Would you transcribe the line that holds "WEBINAIRES (359, 63)" and all the lines below it, through the final one, exactly and with nothing else?

AVAILABLE RECORDS section start

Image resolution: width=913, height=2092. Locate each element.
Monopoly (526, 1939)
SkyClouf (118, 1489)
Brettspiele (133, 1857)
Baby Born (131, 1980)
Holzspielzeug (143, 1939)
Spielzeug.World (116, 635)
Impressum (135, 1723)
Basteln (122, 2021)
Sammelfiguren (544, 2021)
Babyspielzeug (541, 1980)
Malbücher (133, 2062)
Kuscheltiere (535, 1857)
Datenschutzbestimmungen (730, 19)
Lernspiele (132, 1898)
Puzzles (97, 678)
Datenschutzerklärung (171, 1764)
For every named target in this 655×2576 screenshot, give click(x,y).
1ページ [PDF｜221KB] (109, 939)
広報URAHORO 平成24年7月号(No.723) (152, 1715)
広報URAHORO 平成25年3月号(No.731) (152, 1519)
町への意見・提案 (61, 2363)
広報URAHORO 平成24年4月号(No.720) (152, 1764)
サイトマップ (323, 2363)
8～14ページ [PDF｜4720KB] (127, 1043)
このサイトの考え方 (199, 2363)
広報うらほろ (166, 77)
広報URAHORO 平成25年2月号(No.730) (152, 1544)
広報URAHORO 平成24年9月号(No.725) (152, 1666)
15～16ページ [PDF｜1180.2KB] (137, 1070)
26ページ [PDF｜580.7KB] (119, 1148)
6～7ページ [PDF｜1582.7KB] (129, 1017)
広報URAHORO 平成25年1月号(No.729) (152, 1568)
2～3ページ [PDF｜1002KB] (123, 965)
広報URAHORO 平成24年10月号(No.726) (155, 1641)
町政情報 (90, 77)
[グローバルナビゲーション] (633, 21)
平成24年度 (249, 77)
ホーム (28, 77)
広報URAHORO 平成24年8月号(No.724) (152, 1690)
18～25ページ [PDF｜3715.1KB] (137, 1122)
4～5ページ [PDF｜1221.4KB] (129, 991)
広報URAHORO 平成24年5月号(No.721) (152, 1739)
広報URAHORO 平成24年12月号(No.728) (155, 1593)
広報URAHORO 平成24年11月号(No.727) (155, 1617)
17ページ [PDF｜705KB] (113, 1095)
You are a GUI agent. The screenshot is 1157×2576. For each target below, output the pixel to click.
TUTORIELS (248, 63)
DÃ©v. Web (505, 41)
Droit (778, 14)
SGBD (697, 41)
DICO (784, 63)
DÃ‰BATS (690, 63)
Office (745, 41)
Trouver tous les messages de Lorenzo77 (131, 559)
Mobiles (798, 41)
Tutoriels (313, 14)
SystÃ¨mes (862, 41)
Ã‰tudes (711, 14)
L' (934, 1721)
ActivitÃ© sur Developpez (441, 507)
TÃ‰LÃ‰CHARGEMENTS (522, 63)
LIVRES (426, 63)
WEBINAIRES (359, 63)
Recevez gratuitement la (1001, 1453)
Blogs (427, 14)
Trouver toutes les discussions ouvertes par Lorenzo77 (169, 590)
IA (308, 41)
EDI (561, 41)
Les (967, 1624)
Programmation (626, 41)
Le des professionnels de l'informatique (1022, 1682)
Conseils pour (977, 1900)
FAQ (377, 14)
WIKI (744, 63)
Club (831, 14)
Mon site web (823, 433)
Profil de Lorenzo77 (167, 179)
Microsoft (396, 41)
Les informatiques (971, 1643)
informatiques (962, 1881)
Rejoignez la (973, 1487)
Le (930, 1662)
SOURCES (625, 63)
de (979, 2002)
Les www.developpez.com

AVAILABLE RECORDS section end

- **WRITTEN SOLUTION**:
WEBINAIRES (359, 63)
Recevez gratuitement la (1001, 1453)
Blogs (427, 14)
Trouver toutes les discussions ouvertes par Lorenzo77 (169, 590)
IA (308, 41)
EDI (561, 41)
Les (967, 1624)
Programmation (626, 41)
Le des professionnels de l'informatique (1022, 1682)
Conseils pour (977, 1900)
FAQ (377, 14)
WIKI (744, 63)
Club (831, 14)
Mon site web (823, 433)
Profil de Lorenzo77 (167, 179)
Microsoft (396, 41)
Les informatiques (971, 1643)
informatiques (962, 1881)
Rejoignez la (973, 1487)
Le (930, 1662)
SOURCES (625, 63)
de (979, 2002)
Les www.developpez.com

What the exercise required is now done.